The Terrible Tragedy of Salonica.

More Useless Fighting in the Alps;

A Singer Loses His Voice.

Special to The Great War Project.

(27 August) A true disaster hit the Salonica front (now Thessaloniki, Greece) in these days one hundred years ago.

A disastrous fire breaks out on August 18th – cause unclear – in the town of Salonica. Italian troops there joined Allied troops stationed there to try to put it out.

The great fire.

That proved beyond the capacity of the troops turned firefighters.

“Nearly half the city was burned down,” reports historian Martin Gilbert, “and 80,000 people were made homeless. The British base headquarters were destroyed.”

And, reports Gilbert, “as were almost all the stocks of quinine, needed to fight the scourge of the Salonica Front, the malarial mosquito.”

A munitions store filled with grenades had also blown up.

Aftermath of the Great Fire.

Salonica held many pleasures for the Allied troops passing through – reports one historian. “It was still possible to enjoy the natural beauty of the Gulf and to find some peace in the hills beyond the town. But there were many high spirits who looked for something noisier. That had gone up in smoke.”

“For the rest of the campaign,” reports Gilbert, “Salonica remained a desolate place.” Almost half the city burned down, writes one witness, Australian Olive King. “It will take the best part of two weeks to put the fire out and the city will remain a sooty ruin for the rest of the war.”

“The Salonica that existed before the war will never be rebuilt.”

The Salonica explosion coincided with the opening of another Italian offensive in the Balkan mountains, fought over by the Italians and the Austrians. And again, after several offensives in the Alps, it looked like the Italians held the upper hand.

“Since the launching of their new attack,” reports Gilbert, “the Italians had captured five mountain peaks and taken more than 20,000 Austrians and some German prisoners. Among those brought into British nurse Helen D’Abernon’s casualty clearing station was a tenor from the Hanover Opera House.”
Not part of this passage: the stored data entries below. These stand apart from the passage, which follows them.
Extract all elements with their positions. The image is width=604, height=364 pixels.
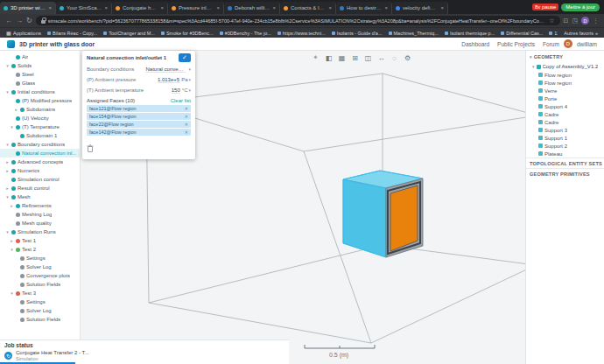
nav-public-projects[interactable]: Public Projects [497, 41, 535, 47]
geometry-item[interactable]: Cadre [526, 118, 604, 126]
tree-item[interactable]: (U) Velocity [0, 114, 80, 122]
forward-icon[interactable]: → [16, 18, 23, 24]
browser-tab[interactable]: How to destroy your Duet...× [336, 2, 392, 14]
tab-close-icon[interactable]: × [272, 5, 276, 10]
hide-body-icon[interactable]: ◌ [389, 52, 400, 63]
section-topological-entity-sets[interactable]: TOPOLOGICAL ENTITY SETS [526, 158, 604, 168]
screenshot-icon[interactable]: ⌖ [310, 52, 321, 63]
url-input[interactable]: simscale.com/workbench/?pid=562367077786… [36, 16, 560, 25]
tree-caret-icon[interactable]: ▸ [14, 107, 18, 112]
tree-caret-icon[interactable]: ▾ [5, 63, 10, 68]
remove-face-icon[interactable]: ✕ [185, 130, 188, 135]
geometry-item[interactable]: Porte [526, 94, 604, 102]
measure-icon[interactable]: ↔ [376, 52, 387, 63]
tab-close-icon[interactable]: × [216, 5, 220, 10]
tree-caret-icon[interactable]: ▾ [5, 194, 10, 200]
chrome-update-button[interactable]: Mettre à jour [561, 4, 600, 11]
tab-close-icon[interactable]: × [104, 5, 108, 10]
tree-item[interactable]: Solution Fields [0, 315, 80, 324]
geometry-item[interactable]: Flow region [526, 79, 604, 87]
tab-close-icon[interactable]: × [328, 5, 332, 10]
tree-item[interactable]: ▾Test 3 [0, 289, 80, 298]
bookmark-star-icon[interactable]: ☆ [549, 18, 554, 24]
tree-item[interactable]: ▾Boundary conditions [0, 140, 80, 149]
user-avatar[interactable]: D [564, 39, 572, 48]
tree-item[interactable]: ▾Solids [0, 61, 80, 70]
tree-item[interactable]: ▾Mesh [0, 192, 80, 201]
settings-row-value[interactable]: Natural convection i [145, 66, 186, 73]
remove-face-icon[interactable]: ✕ [185, 114, 188, 119]
browser-tab[interactable]: 3D printer with glass door× [0, 2, 56, 14]
tree-item[interactable]: ▾Simulation Runs [0, 228, 80, 236]
tree-item[interactable]: ▸Result control [0, 184, 80, 192]
tree-item[interactable]: Steel [0, 70, 80, 79]
geometry-item[interactable]: Verre [526, 87, 604, 94]
bookmark-item[interactable]: ToolChanger and M... [103, 31, 155, 36]
tab-close-icon[interactable]: × [160, 5, 164, 10]
dropdown-caret-icon[interactable]: ▾ [188, 66, 191, 72]
clear-list-link[interactable]: Clear list [171, 98, 191, 103]
remove-face-icon[interactable]: ✕ [185, 122, 188, 127]
settings-row-value[interactable]: 1.013e+5 [158, 77, 179, 83]
bookmark-item[interactable]: Isolants - Guide d'a... [332, 31, 383, 36]
pause-badge[interactable]: 8x pause [532, 4, 558, 10]
tree-caret-icon[interactable]: ▸ [5, 159, 10, 164]
apps-shortcut[interactable]: ▦Applications [6, 30, 41, 36]
browser-menu-icon[interactable]: ⋮ [593, 18, 599, 24]
nav-dashboard[interactable]: Dashboard [461, 41, 489, 47]
tree-item[interactable]: Solver Log [0, 306, 80, 315]
geometry-root-item[interactable]: ▾Copy of Assembly_V1.2 [526, 62, 604, 71]
bookmark-item[interactable]: Isolant thermique p... [445, 31, 495, 36]
browser-tab[interactable]: Your SimScale Profile - All...× [56, 2, 112, 14]
tree-item[interactable]: Natural convection inl... [0, 149, 80, 158]
section-geometry[interactable]: ▾GEOMETRY [526, 52, 604, 62]
tab-close-icon[interactable]: × [384, 5, 388, 10]
tree-caret-icon[interactable]: ▸ [10, 238, 14, 243]
tree-caret-icon[interactable]: ▾ [5, 142, 10, 147]
remove-face-icon[interactable]: ✕ [185, 106, 188, 111]
settings-row-unit[interactable]: °C [182, 88, 188, 93]
section-geometry-primitives[interactable]: GEOMETRY PRIMITIVES [526, 168, 604, 178]
browser-tab[interactable]: Pressure inlet and Outlet |...× [168, 2, 224, 14]
bookmark-item[interactable]: Smoke for #3DBenc... [161, 31, 214, 36]
tree-caret-icon[interactable]: ▾ [10, 247, 14, 252]
tree-item[interactable]: ▾Initial conditions [0, 88, 80, 96]
tree-caret-icon[interactable]: ▾ [5, 229, 10, 234]
browser-profile-avatar[interactable]: D [581, 17, 589, 24]
tree-item[interactable]: ▸Refinements [0, 201, 80, 210]
tree-item[interactable]: (P) Modified pressure [0, 96, 80, 105]
browser-tab[interactable]: velocity definition - Rech...× [392, 2, 448, 14]
dropdown-caret-icon[interactable]: ▾ [188, 88, 191, 93]
tree-item[interactable]: ▸Advanced concepts [0, 158, 80, 166]
tree-item[interactable]: Settings [0, 254, 80, 262]
reload-icon[interactable]: ↻ [26, 18, 32, 24]
bookmark-item[interactable]: Machines_Thermiq... [389, 31, 439, 36]
bookmark-item[interactable]: Differential Cas... [501, 31, 543, 36]
geometry-item[interactable]: Plateau [526, 150, 604, 158]
tree-caret-icon[interactable]: ▾ [5, 89, 10, 94]
tab-close-icon[interactable]: × [48, 5, 52, 10]
tree-item[interactable]: Solver Log [0, 262, 80, 271]
apply-button[interactable]: ✓ [179, 53, 191, 62]
simscale-logo[interactable] [7, 40, 15, 48]
tree-caret-icon[interactable]: ▸ [5, 168, 10, 173]
render-mode-icon[interactable]: ◧ [323, 52, 334, 63]
dropdown-caret-icon[interactable]: ▾ [188, 77, 191, 82]
tree-item[interactable]: ▾Test 2 [0, 245, 80, 254]
viewport-settings-icon[interactable]: ⚙ [402, 52, 413, 63]
browser-tab[interactable]: Conjugate heat transfer in...× [112, 2, 168, 14]
tree-caret-icon[interactable]: ▸ [5, 186, 10, 191]
tree-caret-icon[interactable]: ▸ [10, 203, 14, 208]
tree-item[interactable]: Solution Fields [0, 280, 80, 289]
tree-item[interactable]: ▾(T) Temperature [0, 122, 80, 131]
bookmark-item[interactable]: 118 simscale therm... [549, 31, 558, 36]
geometry-item[interactable]: Support 4 [526, 102, 604, 110]
tree-item[interactable]: Mesh quality [0, 219, 80, 228]
settings-row-value[interactable]: 150 [172, 88, 180, 94]
browser-tab[interactable]: Contacts & Interfaces in Si...× [280, 2, 336, 14]
tree-item[interactable]: ▸Numerics [0, 166, 80, 175]
tree-item[interactable]: Glass [0, 79, 80, 88]
tree-item[interactable]: Subdomain 1 [0, 131, 80, 140]
tree-caret-icon[interactable]: ▾ [10, 124, 14, 130]
tree-item[interactable]: Simulation control [0, 175, 80, 184]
She writes: “His poor face was concealed by a sanguinary mass of bandages. It was only possible to give nourishment by means of an india-rubber tube passed underneath.”

“It seemed as though gangrene has already set in, yet he wrote down an anxious enquiry as to whether we thought he would ever be able to sing again.”

Around the same time, she wrote in her diary, “The stream of sick and wounded has swollen to a flood.” At this moment a century ago, some 4,000 Austrians had passed through, “on their way to being interned behind barbed wire.”

Italian troops in the Alpine trenches.

But she writes: “they seemed in good spirits and were laughing and singing in snatches. Internment, a serious deprivation of liberty in peacetime, meant life in wartime.”

Reports historian Gilbert, “The Austrians withdrew to a new line. Italy had gained six miles of mountainous terrain. But there was a dark side also for the Italians. A growing number of desertions, estimated at more than 5000 earlier in the summer and a further 5,000 in August.

On the Western Front at this moment, the British faced terrible losses. For gaining a mere 880 yards, they faced the total casualty figure of more than 60,000 in three weeks.

Writes historian Gilbert, “For the British it was a terrifying heavy toll. For the Germans, who had once more beaten back a sustained and numerically massive attack, it was a triumph.”